=== Exercise objective ===
Whenever the string "замовленні" turns up in a line below, that line should be copied.

(Saved entries)
-- Opening Marker --
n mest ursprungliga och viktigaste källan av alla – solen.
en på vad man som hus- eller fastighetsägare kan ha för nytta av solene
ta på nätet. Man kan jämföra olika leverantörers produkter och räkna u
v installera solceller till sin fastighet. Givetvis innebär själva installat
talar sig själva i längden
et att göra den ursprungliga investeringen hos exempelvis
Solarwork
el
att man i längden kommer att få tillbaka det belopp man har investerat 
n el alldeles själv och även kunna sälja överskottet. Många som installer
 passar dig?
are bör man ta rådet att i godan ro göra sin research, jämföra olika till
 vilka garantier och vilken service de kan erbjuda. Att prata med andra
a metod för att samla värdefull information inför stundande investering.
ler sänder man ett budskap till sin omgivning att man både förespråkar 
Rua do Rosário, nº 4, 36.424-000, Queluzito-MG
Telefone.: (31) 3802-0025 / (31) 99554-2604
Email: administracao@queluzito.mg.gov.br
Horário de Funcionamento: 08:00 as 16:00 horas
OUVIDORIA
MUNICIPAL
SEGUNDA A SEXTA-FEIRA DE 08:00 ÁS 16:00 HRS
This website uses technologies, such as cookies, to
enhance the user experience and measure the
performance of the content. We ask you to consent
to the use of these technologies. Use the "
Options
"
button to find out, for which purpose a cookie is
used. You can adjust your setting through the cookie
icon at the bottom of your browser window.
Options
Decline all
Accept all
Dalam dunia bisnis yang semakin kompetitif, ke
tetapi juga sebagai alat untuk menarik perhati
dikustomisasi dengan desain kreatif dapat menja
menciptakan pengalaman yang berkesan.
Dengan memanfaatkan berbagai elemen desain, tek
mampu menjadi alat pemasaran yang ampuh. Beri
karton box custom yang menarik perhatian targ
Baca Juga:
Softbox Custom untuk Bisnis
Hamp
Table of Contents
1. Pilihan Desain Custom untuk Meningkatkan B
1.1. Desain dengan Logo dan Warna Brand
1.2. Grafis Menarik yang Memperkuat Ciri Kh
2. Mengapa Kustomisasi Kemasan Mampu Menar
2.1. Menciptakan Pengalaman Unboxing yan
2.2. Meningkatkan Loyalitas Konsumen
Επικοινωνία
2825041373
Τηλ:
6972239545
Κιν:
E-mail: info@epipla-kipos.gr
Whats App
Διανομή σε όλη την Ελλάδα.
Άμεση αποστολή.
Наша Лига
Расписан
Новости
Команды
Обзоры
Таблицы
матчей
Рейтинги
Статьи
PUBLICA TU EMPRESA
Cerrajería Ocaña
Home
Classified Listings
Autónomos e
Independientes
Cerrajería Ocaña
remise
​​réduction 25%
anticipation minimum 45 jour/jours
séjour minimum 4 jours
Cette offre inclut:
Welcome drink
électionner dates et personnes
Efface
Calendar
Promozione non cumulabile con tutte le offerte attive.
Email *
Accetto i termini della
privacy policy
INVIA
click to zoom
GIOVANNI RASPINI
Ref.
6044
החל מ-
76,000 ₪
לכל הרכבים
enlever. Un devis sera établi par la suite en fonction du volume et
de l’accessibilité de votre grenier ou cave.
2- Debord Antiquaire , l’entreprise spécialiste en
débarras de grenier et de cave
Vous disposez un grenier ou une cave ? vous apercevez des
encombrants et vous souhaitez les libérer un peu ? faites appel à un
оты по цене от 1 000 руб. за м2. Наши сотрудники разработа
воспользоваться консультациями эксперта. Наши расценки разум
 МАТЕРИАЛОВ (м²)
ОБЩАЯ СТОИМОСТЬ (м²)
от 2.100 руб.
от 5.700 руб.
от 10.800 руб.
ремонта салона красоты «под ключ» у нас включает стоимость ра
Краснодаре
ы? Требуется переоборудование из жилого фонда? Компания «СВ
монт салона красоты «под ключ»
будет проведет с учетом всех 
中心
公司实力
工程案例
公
-- Closing Marker --
-- Opening Marker --
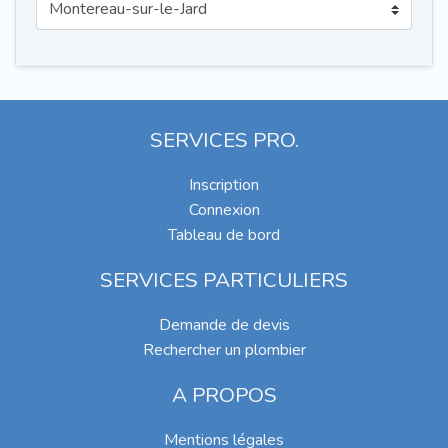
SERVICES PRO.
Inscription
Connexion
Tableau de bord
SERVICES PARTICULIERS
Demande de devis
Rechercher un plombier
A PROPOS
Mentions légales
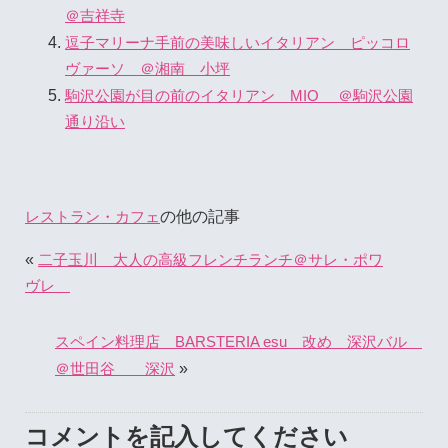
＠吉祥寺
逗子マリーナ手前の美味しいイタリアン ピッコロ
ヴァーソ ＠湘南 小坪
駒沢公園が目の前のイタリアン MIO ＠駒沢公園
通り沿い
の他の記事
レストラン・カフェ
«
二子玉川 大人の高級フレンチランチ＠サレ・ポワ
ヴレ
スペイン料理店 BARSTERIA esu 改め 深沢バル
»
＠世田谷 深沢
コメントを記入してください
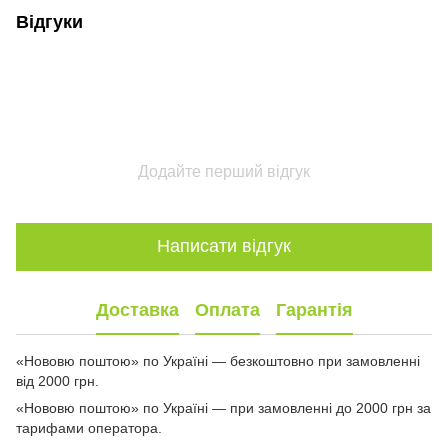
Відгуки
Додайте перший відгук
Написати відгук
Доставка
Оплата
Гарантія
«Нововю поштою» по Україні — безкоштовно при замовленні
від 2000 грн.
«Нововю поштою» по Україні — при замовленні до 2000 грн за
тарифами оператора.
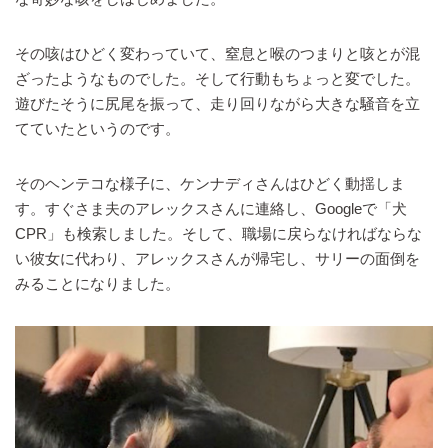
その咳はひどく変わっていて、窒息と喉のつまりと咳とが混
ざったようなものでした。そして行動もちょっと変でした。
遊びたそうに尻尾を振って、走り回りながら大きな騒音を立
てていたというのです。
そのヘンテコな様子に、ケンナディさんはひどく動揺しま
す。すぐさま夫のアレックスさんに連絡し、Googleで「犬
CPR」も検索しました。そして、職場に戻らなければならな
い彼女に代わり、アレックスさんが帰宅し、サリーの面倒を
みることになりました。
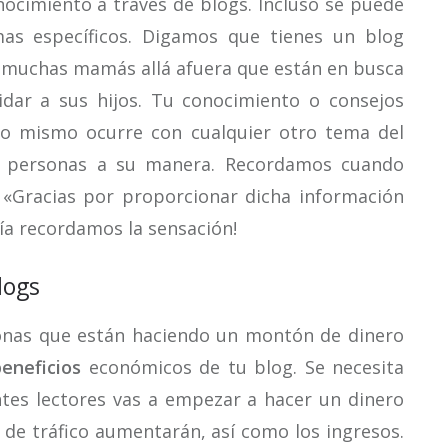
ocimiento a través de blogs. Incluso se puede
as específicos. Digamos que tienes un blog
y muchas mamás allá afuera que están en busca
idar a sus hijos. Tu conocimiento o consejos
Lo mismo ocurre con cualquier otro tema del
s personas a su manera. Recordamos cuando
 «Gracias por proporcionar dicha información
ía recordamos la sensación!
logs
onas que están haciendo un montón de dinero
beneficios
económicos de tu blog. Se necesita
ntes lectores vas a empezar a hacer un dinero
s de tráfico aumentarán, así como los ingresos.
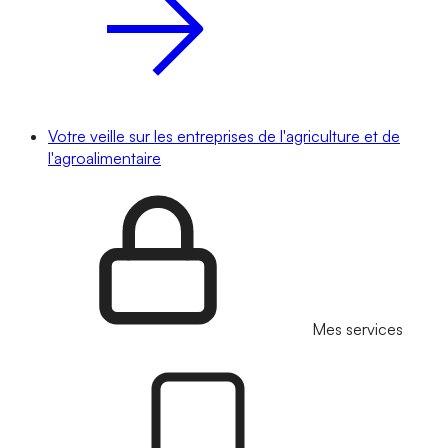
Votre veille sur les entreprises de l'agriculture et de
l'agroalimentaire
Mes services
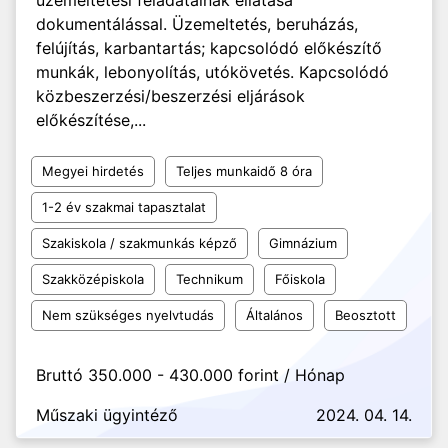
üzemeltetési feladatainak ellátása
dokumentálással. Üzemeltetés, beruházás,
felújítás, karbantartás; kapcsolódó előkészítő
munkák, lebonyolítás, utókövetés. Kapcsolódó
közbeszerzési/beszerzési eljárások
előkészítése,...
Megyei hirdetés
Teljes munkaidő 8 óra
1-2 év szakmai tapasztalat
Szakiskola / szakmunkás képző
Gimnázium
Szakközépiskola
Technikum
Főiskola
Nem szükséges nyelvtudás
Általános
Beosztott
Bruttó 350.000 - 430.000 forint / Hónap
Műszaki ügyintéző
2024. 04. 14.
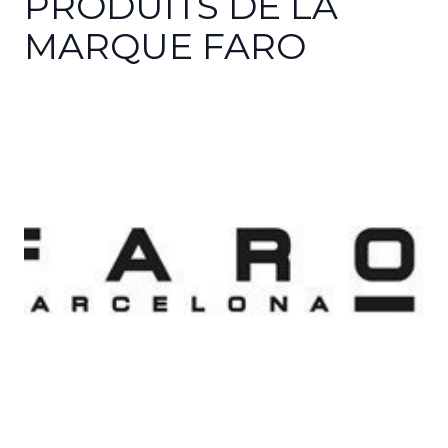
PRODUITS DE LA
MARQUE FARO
-- Closing Marker --
=== Answer space ===
«Нововю поштою» по Україні — безкоштовно при замовленні
«Нововю поштою» по Україні — при замовленні до 2000 грн за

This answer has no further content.